So it was with Joyride. It's about a man who witnesses a couple commit murder and decides that they would be the perfect people to help him with a little spree...uh, project of his own. It's hardcore, no doubt, and every bit as gruesome as it sounds. And at the end of it, I could only shake my head and think: great writing, but where the hell's this guy's head at?
Which could be said (and has - I know this for a fact) about anyone writing horror, right?

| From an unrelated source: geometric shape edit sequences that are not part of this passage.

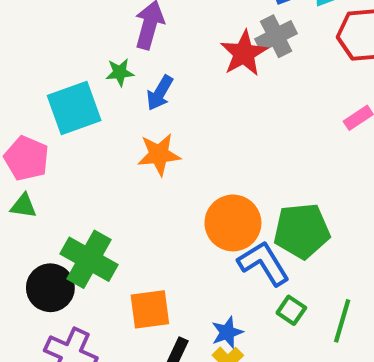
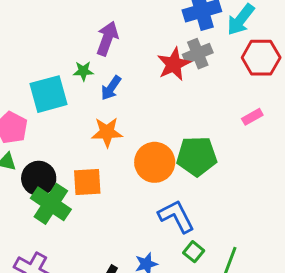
orange circle: (233, 223) -> (155, 162), moved
green pentagon: (302, 231) -> (197, 156), moved
black circle: (50, 288) -> (39, 178), moved
orange square: (150, 309) -> (87, 182), moved

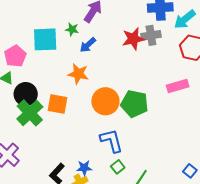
pink rectangle: (252, 117) -> (178, 86), size x1.5

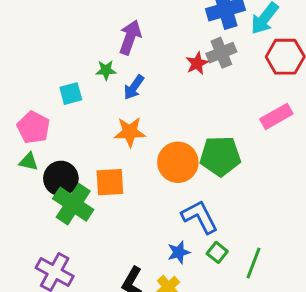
cyan square: (45, 39) -> (71, 94), size x0.6
red star: (133, 39) -> (197, 63), size x0.7
blue star: (84, 168) -> (179, 252), moved

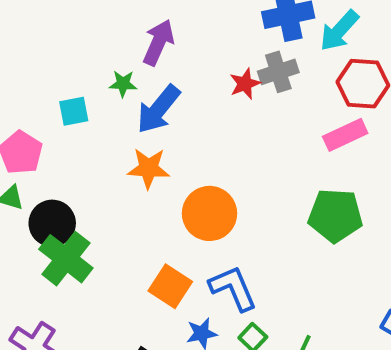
blue arrow: (134, 87) -> (158, 109), size x1.5
pink rectangle: (276, 116) -> (345, 135), moved
green pentagon: (220, 156) -> (335, 215), moved
orange square: (110, 182) -> (170, 286), moved, turned 32

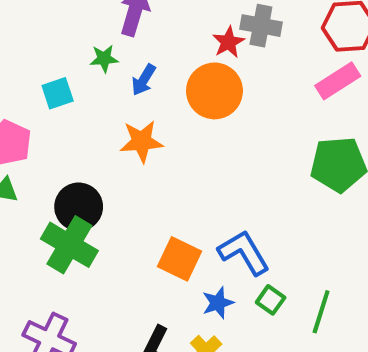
gray cross: (278, 72) -> (261, 26), turned 36
blue arrow: (158, 109) -> (144, 80), size x0.6
orange circle: (210, 213) -> (214, 91), moved
black circle: (52, 223) -> (79, 207), moved

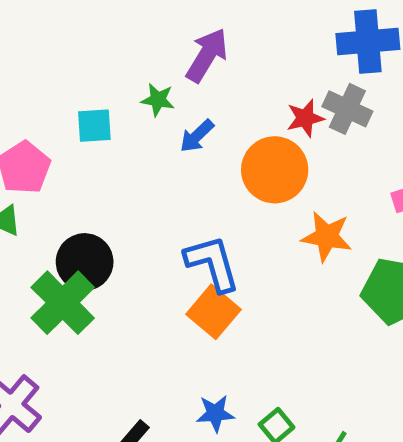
orange star: (141, 141) -> (327, 237), moved
blue L-shape: (244, 252) -> (212, 263), moved
orange square: (179, 259) -> (214, 312), moved

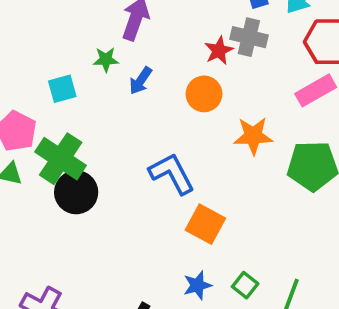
orange circle: (275, 170) -> (204, 94), size x0.7
green cross: (63, 303) -> (61, 159), moved
orange square: (214, 312) -> (205, 224), moved

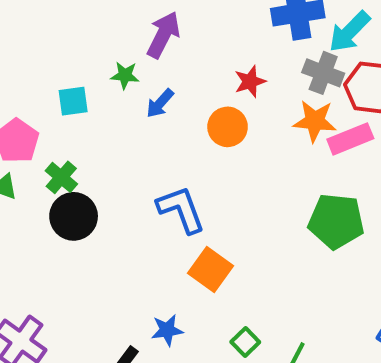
gray cross: (249, 37) -> (323, 73), moved
orange star: (253, 136) -> (315, 121), moved
green cross: (61, 159) -> (61, 177), size x0.6
blue star: (197, 285) -> (167, 330), moved

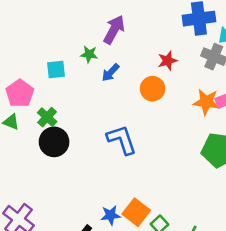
orange star: (315, 121) -> (206, 102), moved
orange square: (210, 270) -> (136, 212), moved

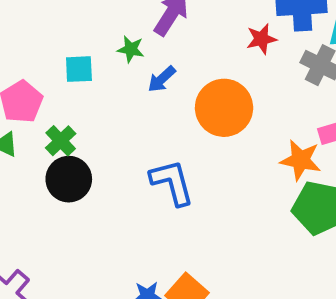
red star: (168, 61) -> (261, 39), moved
orange circle: (153, 89) -> (224, 108), size x1.5
orange star: (206, 102) -> (301, 160), moved

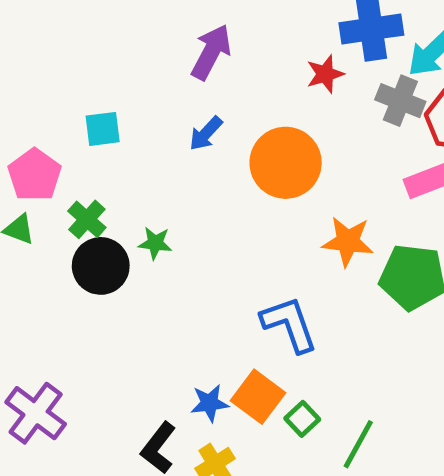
green star: (131, 49) -> (155, 243), moved
orange star: (301, 160) -> (348, 241), moved
blue L-shape: (172, 182) -> (289, 324), moved

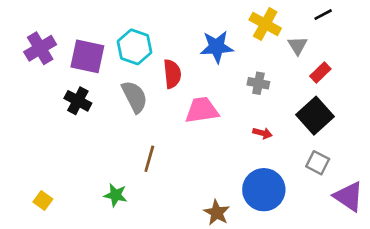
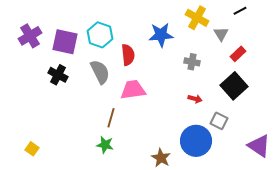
pink trapezoid: (202, 110) -> (133, 90), moved
gray square: (318, 163) -> (219, 121), moved
green star: (116, 195) -> (105, 145), moved

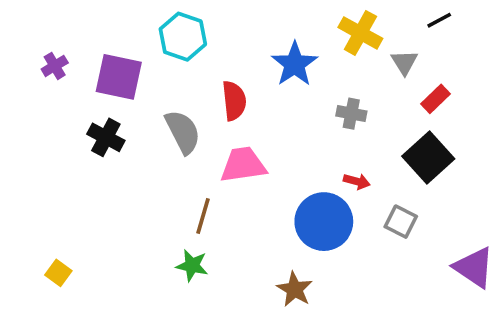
cyan hexagon: (100, 35) -> (183, 37), moved
blue star: (161, 35) -> (295, 64), turned -30
purple cross: (30, 36) -> (55, 66), size x0.6
blue circle: (196, 141) -> (324, 222), moved

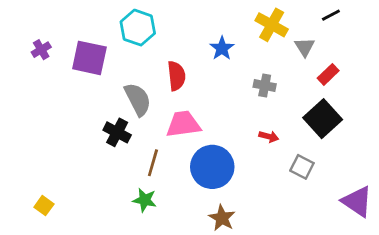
blue star: (295, 64) -> (222, 48), size x0.7
black cross: (106, 137) -> (117, 132), moved
blue circle: (324, 222) -> (212, 167), moved

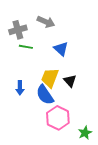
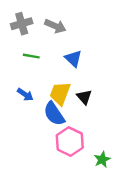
gray cross: (18, 30) -> (22, 24), moved
blue arrow: (20, 88) -> (25, 95), moved, turned -56

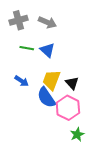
blue triangle: (73, 58) -> (47, 50), moved
pink hexagon: (70, 141) -> (68, 108), moved
green star: (102, 159) -> (77, 135), moved

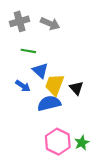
blue triangle: (47, 50) -> (40, 71), moved
blue semicircle: (46, 97) -> (49, 103), turned 110
pink hexagon: (68, 108) -> (58, 142), moved

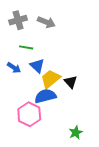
yellow trapezoid: (55, 85) -> (50, 79), turned 30
blue arrow: (23, 86) -> (14, 68), moved
pink hexagon: (58, 142) -> (29, 114), moved

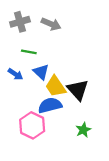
yellow trapezoid: (50, 79) -> (56, 86), turned -85
black triangle: (71, 82) -> (78, 90), size x1.5
green star: (76, 132) -> (83, 130), moved

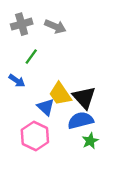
green line: (29, 52) -> (31, 57), turned -64
blue triangle: (41, 72) -> (46, 107), moved
blue semicircle: (50, 105) -> (81, 120), moved

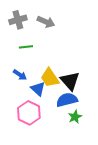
green line: (31, 57) -> (26, 47), turned 48
blue arrow: (17, 81) -> (20, 75), moved

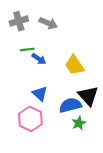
blue arrow: (20, 75) -> (39, 59), moved
yellow trapezoid: (50, 78) -> (75, 65), moved
black triangle: (70, 81) -> (88, 96), moved

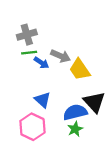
gray cross: (19, 21) -> (27, 35), moved
gray arrow: (48, 23) -> (61, 56), moved
green star: (79, 123) -> (75, 129), moved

But this actually isn't a book review, and it certainly isn't an attempt to justify or judge why any writer writes what they do. This is more about the ideas themselves. Stephen King and others have gone on at length about that most oft-asked question by non-writers: "Where do you get your ideas?"
As if we knew.
But in Ketchum's case, there is a sense of how the process works for one writer. In the afterward to Joyride, Ketchum explains that while he doesn't outline his works, he essentially "scrapbooks" his ideas, that is, he will collect disparate ideas with no obvious connection until - bam! - the ideas coalesce into something that becomes a book. This, I think (and this is entirely my own humble opinion, of course) may work for him because of the "ripped from the headlines" subjects. Ketchum readily admits that seed for Joyride came from another story by Emil Zola, called La Bete Humaine, where a character standing in a railway yard witnesses two people commit a murder. The antagonist in Ketchum's work is pieced together from what is known about several serial killers, and some of the other characters are fashioned after some of Ketchum's own experiences. Apparently, this is how Ketchum comes up with most of his ideas.

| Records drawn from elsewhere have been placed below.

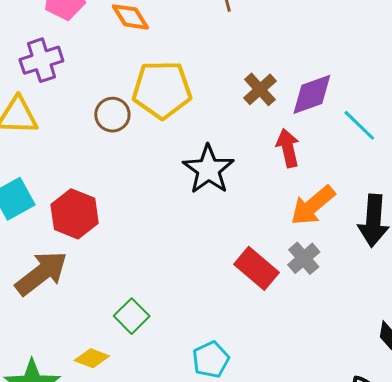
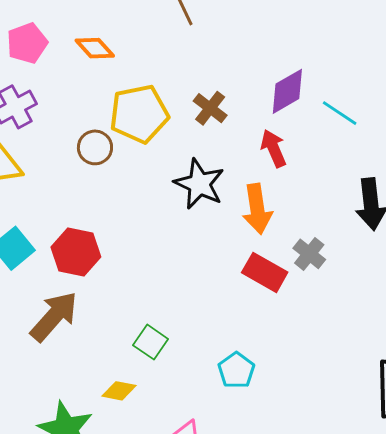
brown cross: (260, 89) -> (210, 108), moved
orange arrow: (313, 205) -> (257, 209), moved, turned -48

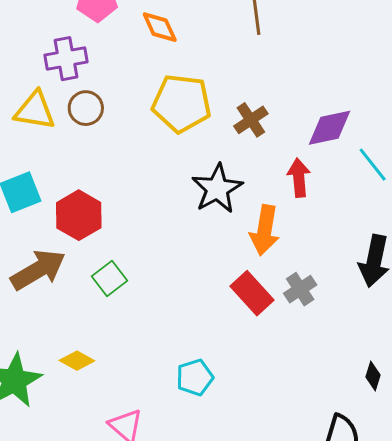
brown circle: (95, 147) -> (86, 108), moved
green square: (151, 342) -> (110, 279), moved

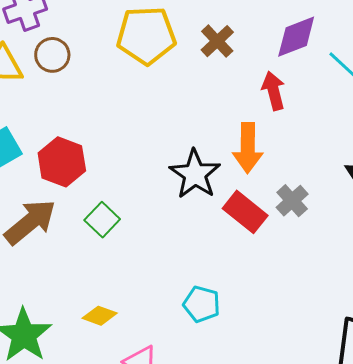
black star: (217, 189) -> (195, 174), moved
yellow diamond: (77, 361) -> (100, 316), moved
cyan pentagon: (195, 377) -> (202, 304), turned -30

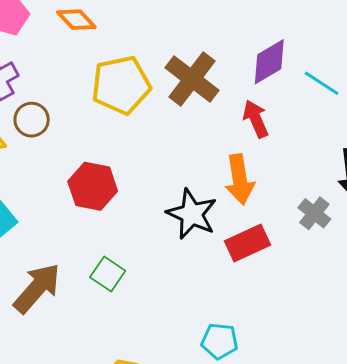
brown cross: (217, 41) -> (192, 79), size x1.6
red hexagon: (62, 162) -> (93, 186), moved
gray cross: (292, 201) -> (314, 213), moved
red rectangle: (245, 212) -> (247, 243), turned -54

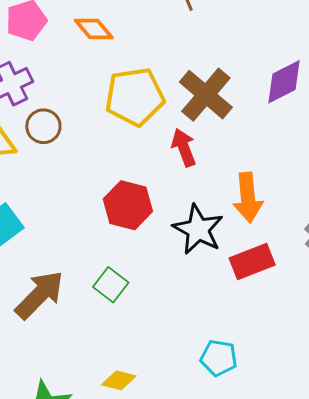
red arrow: (256, 119) -> (184, 148), moved
red hexagon: (93, 186) -> (128, 205), moved

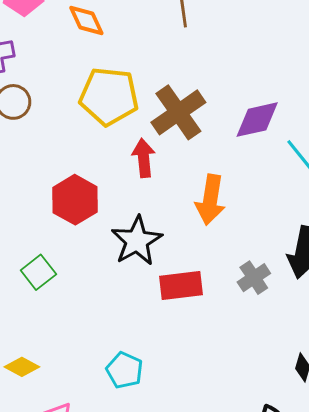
orange arrow: (248, 198) -> (210, 200), moved

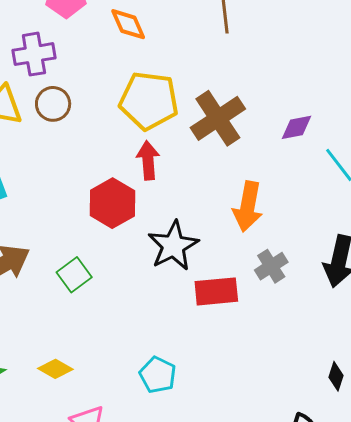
purple diamond: (257, 120) -> (296, 127), size x0.7
red arrow: (144, 158) -> (148, 160), moved
gray cross: (254, 278) -> (271, 266), moved

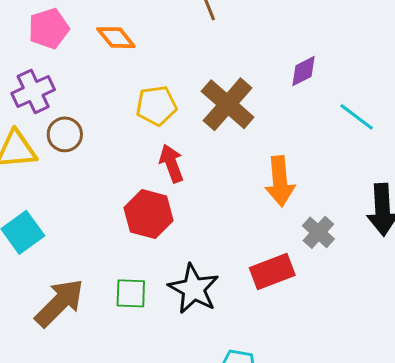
yellow pentagon: (149, 101) -> (156, 106), size x0.7
purple diamond: (296, 127) -> (304, 71), moved
black star: (173, 246) -> (194, 289), moved
green square: (74, 275) -> (131, 293), turned -36

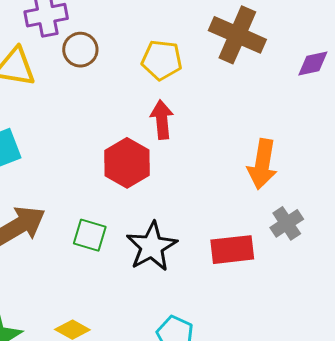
brown cross: (228, 104) -> (237, 35), moved, turned -32
brown circle: (65, 134) -> (80, 50), moved

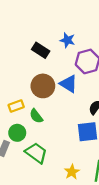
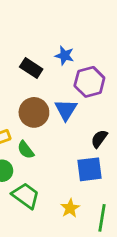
blue triangle: (69, 84) -> (66, 110), turned 30
yellow star: (72, 172) -> (70, 208), moved

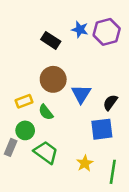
purple hexagon: (89, 82) -> (107, 32), moved
blue triangle: (66, 110) -> (81, 94), moved

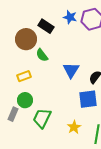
brown circle: (53, 79) -> (26, 39), moved
green semicircle: (46, 112) -> (42, 55), moved
green trapezoid: (46, 152) -> (42, 118), turned -100

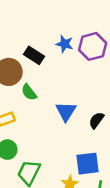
blue square: (88, 99) -> (88, 164), moved

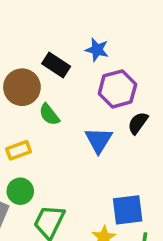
purple hexagon: (93, 46) -> (117, 89), moved
black semicircle: (96, 120) -> (138, 123), moved

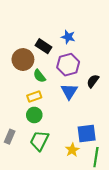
purple hexagon: (117, 89) -> (68, 65), moved
yellow rectangle: (19, 150) -> (34, 96), moved
green circle: (20, 191) -> (34, 115), moved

I found this utterly fascinating, because it is both like and unlike the way my ideas come. For me, ideas usually come as a single image or line of dialogue (although I have had some ideas come from stories I've heard, real or fiction) and my mind works at it like an anthropologist lovingly piecing together ancient artifacts until the story of the people who left them is told. For instance, one short story of mine, "Mama Sweet," came to me while I was washing dishes one day. In my mind, I saw a little girl walking alongside a fence. In one hand, she held a teddy bear, and the light was weak, unnatural - I remember that particularly - and I thought to myself, what is this girl doing out by herself like that? The answer came slowly, a bit at a time, not as if I was creating a story, but more as if I were both zooming outward and focusing with greater and greater clarity on a series of events until the truth was revealed.
See why writers rarely have a good answer to "where do you come up with your ideas?" The answer to that question can be as slippery and difficult to define as why someone "chooses" to write in a particular genre in the first place.
The ideas come from wherever they come from, and the artist is blessed. And we work in whatever medium or genre we work in because to do otherwise is unthinkable.
Sorry, but it's all I got.
You want concrete answers, join a math club.